Our estimates (Alston et al. 2010a, 2011) indicate that U.S. federal and state government expenditure on agricultural research and extension generates benefit-cost ratios of at least 10:1 (more likely 20:1 or 30:1)—evidence of a serious underinvestment. Pardey and Beddow (2017), echoing Pardey, Alston, and Chan-Kang (2013), suggested that a reasonable first step would be to double U.S. public investment in agricultural R&D—an increase of, say, $4 billion over recent annual expenditures. A conservatively low benefit-cost ratio of 10:1 implies that having failed to spend that additional $4 billion per year on public agricultural R&D imposes a net social cost of $36 billion per year

Given the lower level of development in China, it is certainly possible to imagine that the rate of return on investments in agricultural research and extension being higher than is the case in the U.S.  But, can the benefit cost ration really be 10 times higher in China than the U.S. (226:1 vs. 20:1)?  One interesting thing about Chinese study in Nature is that, if I read correctly, it didn't entail development of any new genetics, pesticides, etc; rather it seemed to largely entail the application of previously developed "science" and practices to the particular geographies in question, and as such, the costs might have been much lower than in situations where new technologies are being created. 

In a sense, the shows an enormously high value to "better information."  This contrasts with perspectives such as this one by David Pannell, who argues that better technologies are much more impactful than "better information."  One way to reconcile this seeming paradox is that that the "information" conveyed to the Chinese farmers was to use better technologies and practices that were already known to exist.  Here in the developed world, the knowledge/technologies are likely already more widely dispersed.  

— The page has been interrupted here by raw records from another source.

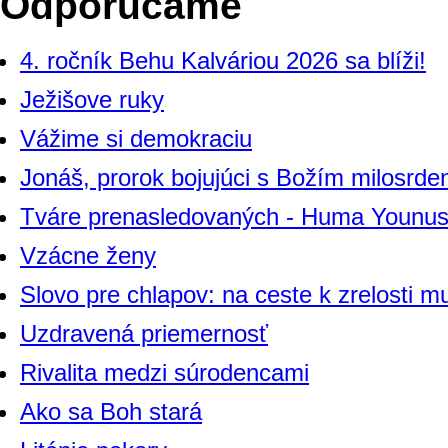
Odporúčame
4. ročník Behu Kalváriou 2026 sa blíži!
Ježišove ruky
Vážime si demokraciu
Jonáš, prorok bojujúci s Božím milosrde
Tváre prenasledovaných - Huma Younu
Vzácne ženy
Slovo pre chlapov: na ceste k zrelosti m
Uzdravená priemernosť
Rivalita medzi súrodencami
Ako sa Boh stará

I'll end with this quote from Alston's paper, who articulated the value of increased productivity in a createive way:

Clearly agricultural productivity growth is enormously valuable. Of the actual farm output in 2007, worth about $330 billion, only one-third (i.e., 100/280 = 0.36) or about $118 billion could be accounted for by conventional inputs using 1949 technology, holding productivity constant. The remaining two-thirds (i.e., 180/280 = 0.64) or about $212 billion in that year alone, is attributable to the factors that gave rise to a 180% increase in productivity since 1949—including improvements in infrastructure and inputs (if not captured already in the indexes), as well as new technology, developed and adopted as a result of agricultural research and extension, and other sources of innovations.